Wednesday, March 21, 2007

Film Lesson: Schindler's List



Schindler’s List, directed by Steven Spielberg in 1993, portrays a harsh, remorseless account of the Holocaust.

The scene that was the most powerful for me was when the Nazis were taking away the children. They did it so simply. They led them out with what seemed to be a children’s nursery rhyme, while they all sang along and marched with the soldiers. While all the adults where elsewhere in the camp, the Nazis then loaded the children into several trucks, and closed the trunk once full. And that was it. There was no killing. No bloodshed, and little hassle in the operation (except for the few who ran away). The Nazis were about to begin to move the trucks, when the adults were moved into the dirt field a couple of meters away from the entrance. And there in front of them, were the children. The kids didn’t seem to have a care; they looked as if nothing was wrong, even though everything was horribly wrong. The trucks roared, and the kids were off, waving goodbye. A riot broke out in the group of adults, and they all went running for their children. But the children didn’t have a clue. They continued to wave goodbye while their parents were running and making a desperate attempt to save them. But all was lost. The trucks had already been driven past the gate. Without a care, the children were lulled into thinking they were ok. Their future was lost to the Nazis. This was a very powerful scene, because it comes to show how cruel the Germans were. They took away all the children like taking candy from a baby. They took away the future of the Jews. And what did the children do? Nothing. They were fooled so precisely, and got them into thinking it were just some normal trip. But only history knows what happened after: they were killed. Led away from their parents, and killed. A plain and lucid plan that resulted in the death of all those children is hard to imagine, and depressing when you realize that it was performed with perfect precision.

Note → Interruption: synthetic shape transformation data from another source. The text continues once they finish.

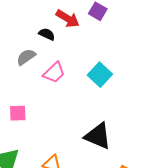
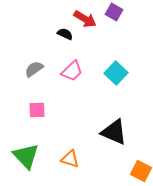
gray semicircle: (26, 57) -> (34, 69), moved

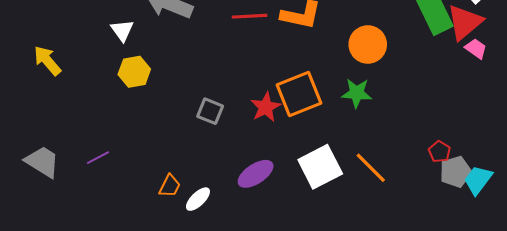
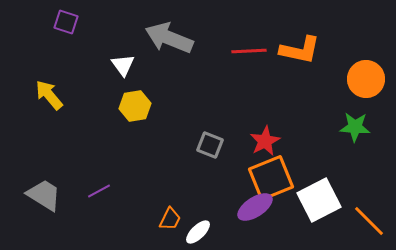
orange square: (299, 94) -> (271, 178), moved
orange line: (371, 168) -> (369, 221), moved

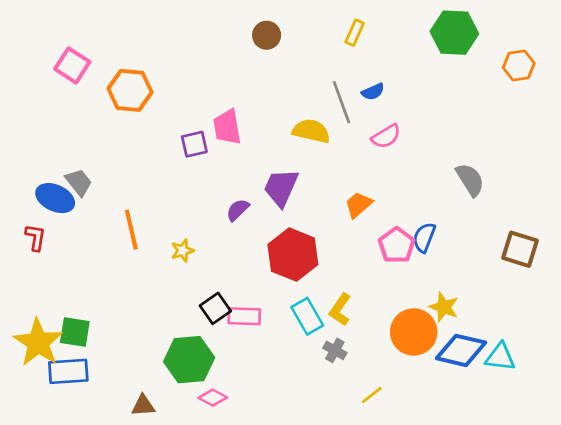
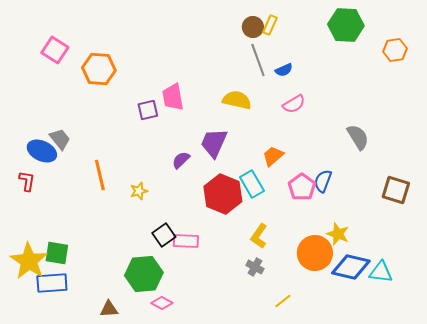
brown circle: (267, 35) -> (253, 27), moved
gray line: (341, 102) -> (258, 60), moved
cyan rectangle: (307, 316) -> (252, 184), moved

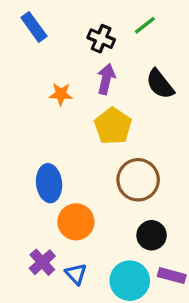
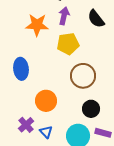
orange star: (61, 94) -> (37, 25), size x1.6
yellow pentagon: (113, 126) -> (68, 44), turned 30
blue ellipse: (49, 183) -> (21, 69), moved

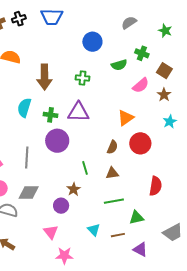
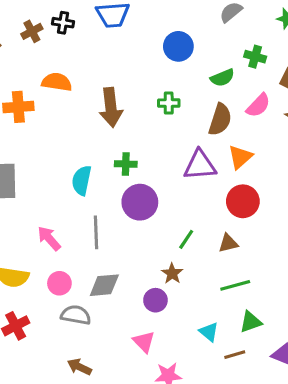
black cross: (19, 19) -> (63, 23), turned 32
cyan semicircle: (24, 108) -> (82, 180), moved
purple triangle: (78, 112) -> (200, 165), moved
red circle: (140, 143) -> (243, 201), moved
brown semicircle: (112, 147) -> (220, 120), moved, size x1.5
green line: (85, 168) -> (186, 239), turned 56
green triangle: (136, 218) -> (251, 322), moved
brown line: (118, 235) -> (235, 355), moved

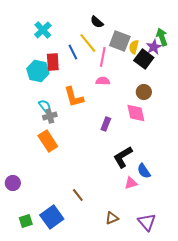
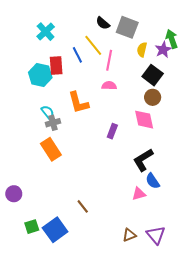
gray square: (120, 41) -> (127, 27), moved
black square: (144, 59) -> (153, 75), moved
black L-shape: (123, 157) -> (143, 160), moved
brown triangle: (112, 218) -> (129, 235), moved
green square: (26, 221) -> (32, 227), moved

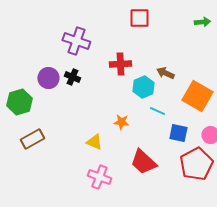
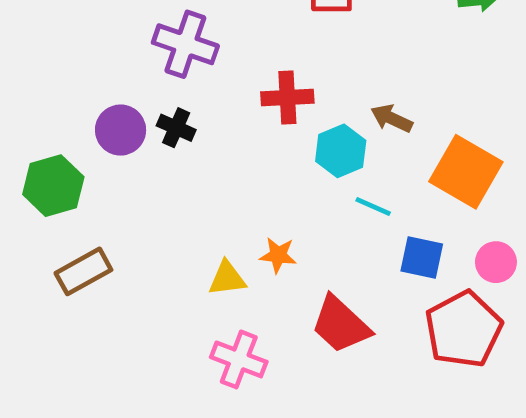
orange star: (121, 122) -> (278, 255), moved
yellow triangle: (94, 142) -> (227, 278), turned -30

Another part of the movie that was very emotional was the scenes with the girl in red. In the midst of the liquidation of the ghetto comes a small blonde girl dressed in red, in contrast to the black and white world that surrounds her. Innocent and naïve, she walked the streets of the ghetto while Germans were gunning the Jews down left and right. In all this turmoil, she walks alone. She comes to an apartment, slips inside, and hides herself under a bed, fearing the ferocious soldiers outside. Time passes, and the scene soon comes to Schindler looking at the Germans cremating all of the bodies of the ghetto, to destroy the evidence that a mass murdering had happened. Nameless bodies are all moved in wheelbarrows to a burning pile of Jews, with black soot covering their ragged bodies. Then another cart comes. In it are nameless corpses, and a little girl with a red dress, dead. Her clothes were dirty, dusted, much like the corpses next to her, and her hair was in a messy clump. Indifferently, she is placed on the ramp to be incinerated. I found this to be the most emotional scene of all because it was like she was a representative of the burden held by all of the Jews. She was a little girl, with aspirations to grow up and become something great, just like everyone else. She was an individual with a family, friends, and a place to call home. She had done nothing wrong, and yet, she and the people she knew were being ruthlessly killed before her eyes. Her life ended abruptly, symbolizing how the Jews had everything taken away from them, when they still had so much more to give.

Some of the images that will always stay with me were the brutal deaths of the Jews. For example, when a Jewish engineer tried to advise the German of an error in the construction of a facility, they shot her down through her head. Her head pummeled to the earth with such a force that she bounced back up and landed on her side. Another killing that was memorable (in a bad way) was when a young man tried to run from the formation of Jews. One German soldier attempted at firing at him, but they all missed. Two other soldiers chased after him, and caught him when he was about twenty-five feet away. They dragged him by the arms back to the line of Jews, and another soldier shot him square in the chest when he was only about fifteen feet away. An odd sort of dust mixed with blood spurted out of him, and he fell limp in the two Germans’ arms.